Stored data entries:
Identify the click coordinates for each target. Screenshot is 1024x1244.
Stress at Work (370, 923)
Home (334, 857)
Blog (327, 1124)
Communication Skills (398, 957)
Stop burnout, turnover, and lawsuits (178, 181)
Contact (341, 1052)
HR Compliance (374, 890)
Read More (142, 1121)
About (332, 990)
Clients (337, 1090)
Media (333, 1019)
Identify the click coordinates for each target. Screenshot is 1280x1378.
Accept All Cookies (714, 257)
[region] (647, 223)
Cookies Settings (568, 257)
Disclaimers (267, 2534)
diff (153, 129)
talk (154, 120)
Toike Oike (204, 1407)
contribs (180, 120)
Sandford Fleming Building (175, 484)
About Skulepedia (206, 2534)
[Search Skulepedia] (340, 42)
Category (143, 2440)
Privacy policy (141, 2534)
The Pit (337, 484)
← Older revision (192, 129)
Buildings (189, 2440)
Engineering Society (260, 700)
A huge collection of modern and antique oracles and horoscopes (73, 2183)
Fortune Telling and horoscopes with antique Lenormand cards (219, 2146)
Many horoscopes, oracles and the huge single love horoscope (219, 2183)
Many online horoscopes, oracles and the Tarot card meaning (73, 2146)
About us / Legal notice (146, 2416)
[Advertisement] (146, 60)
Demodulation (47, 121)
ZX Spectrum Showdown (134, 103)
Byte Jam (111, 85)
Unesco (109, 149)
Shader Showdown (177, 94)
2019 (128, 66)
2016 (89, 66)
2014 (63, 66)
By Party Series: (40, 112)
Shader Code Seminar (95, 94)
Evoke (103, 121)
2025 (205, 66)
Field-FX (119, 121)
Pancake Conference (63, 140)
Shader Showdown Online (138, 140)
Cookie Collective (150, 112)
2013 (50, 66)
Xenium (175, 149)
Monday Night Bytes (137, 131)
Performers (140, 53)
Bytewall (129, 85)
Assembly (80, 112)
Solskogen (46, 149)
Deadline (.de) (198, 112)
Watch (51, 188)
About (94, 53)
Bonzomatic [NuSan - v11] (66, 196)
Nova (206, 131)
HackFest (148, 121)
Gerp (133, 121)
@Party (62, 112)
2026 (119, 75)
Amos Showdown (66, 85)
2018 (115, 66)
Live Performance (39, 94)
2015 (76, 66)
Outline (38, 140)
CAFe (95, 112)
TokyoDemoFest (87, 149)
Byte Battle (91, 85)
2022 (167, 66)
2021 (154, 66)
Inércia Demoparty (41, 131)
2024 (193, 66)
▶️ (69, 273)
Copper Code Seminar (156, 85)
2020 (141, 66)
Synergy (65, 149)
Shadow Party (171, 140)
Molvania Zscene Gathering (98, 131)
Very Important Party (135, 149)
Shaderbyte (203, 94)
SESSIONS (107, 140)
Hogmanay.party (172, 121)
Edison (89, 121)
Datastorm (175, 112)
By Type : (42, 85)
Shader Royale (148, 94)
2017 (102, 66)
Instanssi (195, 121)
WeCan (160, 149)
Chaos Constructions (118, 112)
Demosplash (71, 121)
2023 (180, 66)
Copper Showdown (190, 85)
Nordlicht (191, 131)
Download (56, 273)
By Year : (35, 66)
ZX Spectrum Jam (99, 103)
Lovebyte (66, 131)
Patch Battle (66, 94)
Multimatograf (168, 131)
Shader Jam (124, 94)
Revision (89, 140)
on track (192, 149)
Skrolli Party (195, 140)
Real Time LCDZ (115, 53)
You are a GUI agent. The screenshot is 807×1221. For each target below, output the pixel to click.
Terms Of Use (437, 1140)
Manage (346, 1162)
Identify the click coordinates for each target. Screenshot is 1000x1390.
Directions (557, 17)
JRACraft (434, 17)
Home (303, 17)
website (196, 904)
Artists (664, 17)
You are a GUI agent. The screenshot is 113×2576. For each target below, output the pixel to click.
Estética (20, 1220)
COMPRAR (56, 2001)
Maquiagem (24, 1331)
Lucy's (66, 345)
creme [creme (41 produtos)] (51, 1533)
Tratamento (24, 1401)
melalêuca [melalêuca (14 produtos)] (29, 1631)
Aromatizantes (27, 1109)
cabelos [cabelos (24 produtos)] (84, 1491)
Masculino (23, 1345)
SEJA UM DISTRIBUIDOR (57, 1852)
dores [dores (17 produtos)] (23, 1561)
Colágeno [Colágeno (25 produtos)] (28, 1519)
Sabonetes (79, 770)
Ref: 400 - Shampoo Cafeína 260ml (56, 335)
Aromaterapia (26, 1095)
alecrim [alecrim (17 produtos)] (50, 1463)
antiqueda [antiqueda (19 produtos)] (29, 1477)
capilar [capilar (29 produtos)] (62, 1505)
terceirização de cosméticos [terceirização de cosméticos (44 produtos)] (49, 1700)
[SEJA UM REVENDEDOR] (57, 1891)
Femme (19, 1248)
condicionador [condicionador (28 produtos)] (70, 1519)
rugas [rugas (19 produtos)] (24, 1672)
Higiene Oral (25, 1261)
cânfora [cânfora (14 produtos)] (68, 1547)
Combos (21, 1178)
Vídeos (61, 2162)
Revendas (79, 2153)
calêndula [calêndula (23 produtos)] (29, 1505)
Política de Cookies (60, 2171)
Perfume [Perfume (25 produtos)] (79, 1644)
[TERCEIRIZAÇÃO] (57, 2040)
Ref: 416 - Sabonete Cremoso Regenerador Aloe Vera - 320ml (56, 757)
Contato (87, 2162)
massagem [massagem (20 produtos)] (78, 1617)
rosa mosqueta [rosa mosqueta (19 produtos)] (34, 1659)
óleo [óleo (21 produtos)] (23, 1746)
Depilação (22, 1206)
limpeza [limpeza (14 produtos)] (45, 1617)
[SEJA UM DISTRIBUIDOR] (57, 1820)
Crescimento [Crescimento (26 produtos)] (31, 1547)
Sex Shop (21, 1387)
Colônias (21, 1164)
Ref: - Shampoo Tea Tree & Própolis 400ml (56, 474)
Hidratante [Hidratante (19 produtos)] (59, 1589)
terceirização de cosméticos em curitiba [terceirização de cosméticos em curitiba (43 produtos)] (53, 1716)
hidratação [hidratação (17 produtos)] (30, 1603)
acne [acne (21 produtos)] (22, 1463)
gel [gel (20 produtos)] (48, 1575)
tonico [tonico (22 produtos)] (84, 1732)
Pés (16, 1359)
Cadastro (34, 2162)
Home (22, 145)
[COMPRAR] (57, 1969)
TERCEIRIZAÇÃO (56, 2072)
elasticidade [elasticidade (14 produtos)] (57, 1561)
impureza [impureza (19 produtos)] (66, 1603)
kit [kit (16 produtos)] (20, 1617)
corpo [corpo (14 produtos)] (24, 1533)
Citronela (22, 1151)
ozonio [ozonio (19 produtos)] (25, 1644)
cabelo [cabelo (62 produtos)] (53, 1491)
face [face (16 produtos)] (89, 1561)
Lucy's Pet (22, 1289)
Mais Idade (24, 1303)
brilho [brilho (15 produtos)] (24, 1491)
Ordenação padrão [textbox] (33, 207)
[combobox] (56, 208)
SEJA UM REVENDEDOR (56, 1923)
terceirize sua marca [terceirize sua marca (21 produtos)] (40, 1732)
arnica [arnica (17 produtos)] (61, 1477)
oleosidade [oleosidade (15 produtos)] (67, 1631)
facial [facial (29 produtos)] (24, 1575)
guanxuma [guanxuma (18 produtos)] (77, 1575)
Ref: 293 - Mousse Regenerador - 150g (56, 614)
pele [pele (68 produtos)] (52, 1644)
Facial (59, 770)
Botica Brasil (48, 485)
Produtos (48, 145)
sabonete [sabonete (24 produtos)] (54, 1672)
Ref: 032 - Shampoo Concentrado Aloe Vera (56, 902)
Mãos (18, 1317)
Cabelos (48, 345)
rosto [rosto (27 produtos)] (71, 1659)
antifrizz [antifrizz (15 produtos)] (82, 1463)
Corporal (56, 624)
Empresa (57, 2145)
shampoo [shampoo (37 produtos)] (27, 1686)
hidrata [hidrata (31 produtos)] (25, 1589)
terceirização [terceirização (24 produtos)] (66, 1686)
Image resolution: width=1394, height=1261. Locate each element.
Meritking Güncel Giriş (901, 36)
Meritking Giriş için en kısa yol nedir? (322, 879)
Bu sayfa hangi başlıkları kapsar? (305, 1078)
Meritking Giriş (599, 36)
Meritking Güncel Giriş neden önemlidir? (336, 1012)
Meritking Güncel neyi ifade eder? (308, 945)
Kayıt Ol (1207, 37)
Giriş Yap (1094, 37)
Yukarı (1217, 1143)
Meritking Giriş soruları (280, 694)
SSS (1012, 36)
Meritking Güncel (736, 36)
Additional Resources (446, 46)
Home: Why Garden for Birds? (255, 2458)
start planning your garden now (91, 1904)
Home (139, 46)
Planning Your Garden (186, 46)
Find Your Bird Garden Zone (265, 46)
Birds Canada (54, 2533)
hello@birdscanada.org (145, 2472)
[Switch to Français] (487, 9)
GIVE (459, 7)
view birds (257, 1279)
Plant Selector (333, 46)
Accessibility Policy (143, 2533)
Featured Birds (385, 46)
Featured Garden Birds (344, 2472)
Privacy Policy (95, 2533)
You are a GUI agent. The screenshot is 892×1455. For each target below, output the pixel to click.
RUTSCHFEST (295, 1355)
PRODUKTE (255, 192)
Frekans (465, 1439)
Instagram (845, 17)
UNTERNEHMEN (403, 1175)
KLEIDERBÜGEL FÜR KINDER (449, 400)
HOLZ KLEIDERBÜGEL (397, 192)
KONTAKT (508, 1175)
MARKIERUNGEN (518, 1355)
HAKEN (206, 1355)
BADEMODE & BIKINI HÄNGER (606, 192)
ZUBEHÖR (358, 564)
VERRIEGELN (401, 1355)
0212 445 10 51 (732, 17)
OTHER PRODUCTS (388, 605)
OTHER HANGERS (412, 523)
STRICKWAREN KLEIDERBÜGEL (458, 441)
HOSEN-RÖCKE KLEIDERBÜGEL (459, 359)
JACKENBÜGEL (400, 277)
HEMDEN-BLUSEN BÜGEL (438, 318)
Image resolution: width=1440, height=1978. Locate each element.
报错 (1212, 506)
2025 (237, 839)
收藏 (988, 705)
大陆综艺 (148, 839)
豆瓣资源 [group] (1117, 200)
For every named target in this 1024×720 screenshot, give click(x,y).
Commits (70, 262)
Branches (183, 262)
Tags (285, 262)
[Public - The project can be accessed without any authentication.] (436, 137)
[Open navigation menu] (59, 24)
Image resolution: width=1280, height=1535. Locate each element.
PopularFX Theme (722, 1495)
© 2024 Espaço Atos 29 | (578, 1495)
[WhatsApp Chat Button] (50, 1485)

## What the task requires
Using the data above, transcribe the lines that run from the line with "Mãos (18, 1317)" to the line with "豆瓣资源 [group] (1117, 200)", both ends kept, and output nothing else.

## Output of the exercise
Mãos (18, 1317)
Cabelos (48, 345)
rosto [rosto (27 produtos)] (71, 1659)
antifrizz [antifrizz (15 produtos)] (82, 1463)
Corporal (56, 624)
Empresa (57, 2145)
shampoo [shampoo (37 produtos)] (27, 1686)
hidrata [hidrata (31 produtos)] (25, 1589)
terceirização [terceirização (24 produtos)] (66, 1686)
Image resolution: width=1394, height=1261. Locate each element.
Meritking Güncel Giriş (901, 36)
Meritking Giriş için en kısa yol nedir? (322, 879)
Bu sayfa hangi başlıkları kapsar? (305, 1078)
Meritking Giriş (599, 36)
Meritking Güncel Giriş neden önemlidir? (336, 1012)
Meritking Güncel neyi ifade eder? (308, 945)
Kayıt Ol (1207, 37)
Giriş Yap (1094, 37)
Yukarı (1217, 1143)
Meritking Giriş soruları (280, 694)
SSS (1012, 36)
Meritking Güncel (736, 36)
Additional Resources (446, 46)
Home: Why Garden for Birds? (255, 2458)
start planning your garden now (91, 1904)
Home (139, 46)
Planning Your Garden (186, 46)
Find Your Bird Garden Zone (265, 46)
Birds Canada (54, 2533)
hello@birdscanada.org (145, 2472)
[Switch to Français] (487, 9)
GIVE (459, 7)
view birds (257, 1279)
Plant Selector (333, 46)
Accessibility Policy (143, 2533)
Featured Birds (385, 46)
Featured Garden Birds (344, 2472)
Privacy Policy (95, 2533)
You are a GUI agent. The screenshot is 892×1455. For each target below, output the pixel to click.
RUTSCHFEST (295, 1355)
PRODUKTE (255, 192)
Frekans (465, 1439)
Instagram (845, 17)
UNTERNEHMEN (403, 1175)
KLEIDERBÜGEL FÜR KINDER (449, 400)
HOLZ KLEIDERBÜGEL (397, 192)
KONTAKT (508, 1175)
MARKIERUNGEN (518, 1355)
HAKEN (206, 1355)
BADEMODE & BIKINI HÄNGER (606, 192)
ZUBEHÖR (358, 564)
VERRIEGELN (401, 1355)
0212 445 10 51 (732, 17)
OTHER PRODUCTS (388, 605)
OTHER HANGERS (412, 523)
STRICKWAREN KLEIDERBÜGEL (458, 441)
HOSEN-RÖCKE KLEIDERBÜGEL (459, 359)
JACKENBÜGEL (400, 277)
HEMDEN-BLUSEN BÜGEL (438, 318)
Image resolution: width=1440, height=1978. Locate each element.
报错 (1212, 506)
2025 (237, 839)
收藏 (988, 705)
大陆综艺 (148, 839)
豆瓣资源 [group] (1117, 200)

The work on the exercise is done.